Investing in Stock Market?

Out of curiosity, I went to attend a Technical Analysis Training Program Preview by a company that dealt with 'design, development and commercialisation of financial market solutions'. It was quite interesting indeed after the 2hrs session.
The speaker mentioned, basically in stocks trading, there are two main school of thoughts:

i) the Fundamental Analysis part where people believe in the true value of the company, analyze the P/E ratio, Balance Sheet, and many other ratios, then match whether the existing stock price is undervalued or overvalued.

ii) the Technical Analysis part where all these ratios are thrown out of the windows. It is simply chart trending and trying to predict how the movement of the stock prices. Because market shares are governed not only by fundamentals, but sentiments as well. History does repeat itself.

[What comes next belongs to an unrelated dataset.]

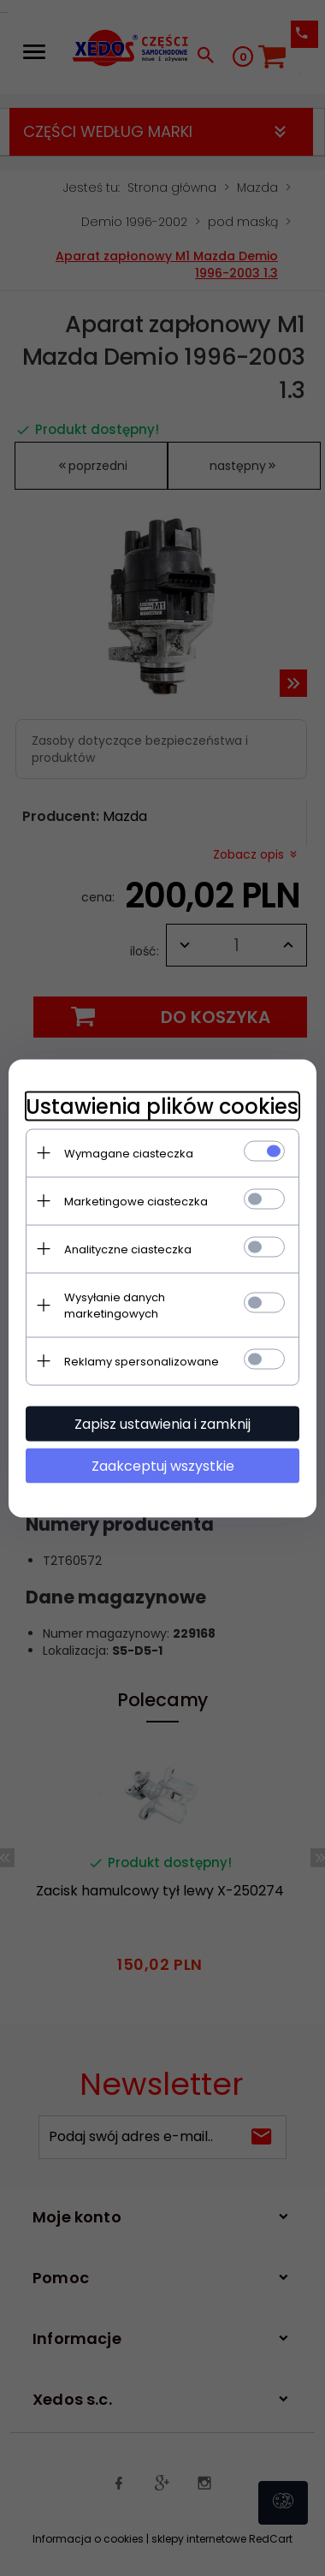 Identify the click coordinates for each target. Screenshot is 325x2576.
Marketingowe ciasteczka (136, 1201)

And thus there exist a third school that tries to combine the strengths of both Fundamental & Technical Analysis together.

From the preview seminar, the speaker also highlighted 3 common mistakes why people lose money, which I kinda agree:
1) Buying simply because it is CHEAP. The recent bull market had caused most stock prices to fall down by 50~70% from their peak, including blue chips. Many are now taking the opportunity to buy 'popular stocks' (e.g. blue chips belonging to banks or property), simply they looked cheap on the surface. Sounds logical? To a certain extent yes. But do some homework before you throw your hard-earned money in it. Just remember the story of Leh*** brothers.

2) Hope that stock will rebound. What is your waiting duration? Wait until durian drop? 'Experts' advise it's wise to have a stop-loss or profit target for any stock so that you do not get caught in an ugly situation.

3) Missed opportunity. Many people got stuck in the Buy & Hold strategy for stocks. Not willing to cut loss or take a profit because of fear and greed. Holding on to a lousy stock simply means missing out opportunity on a good stock.
So are you ready for the stock market? Or is the stock market ready for you?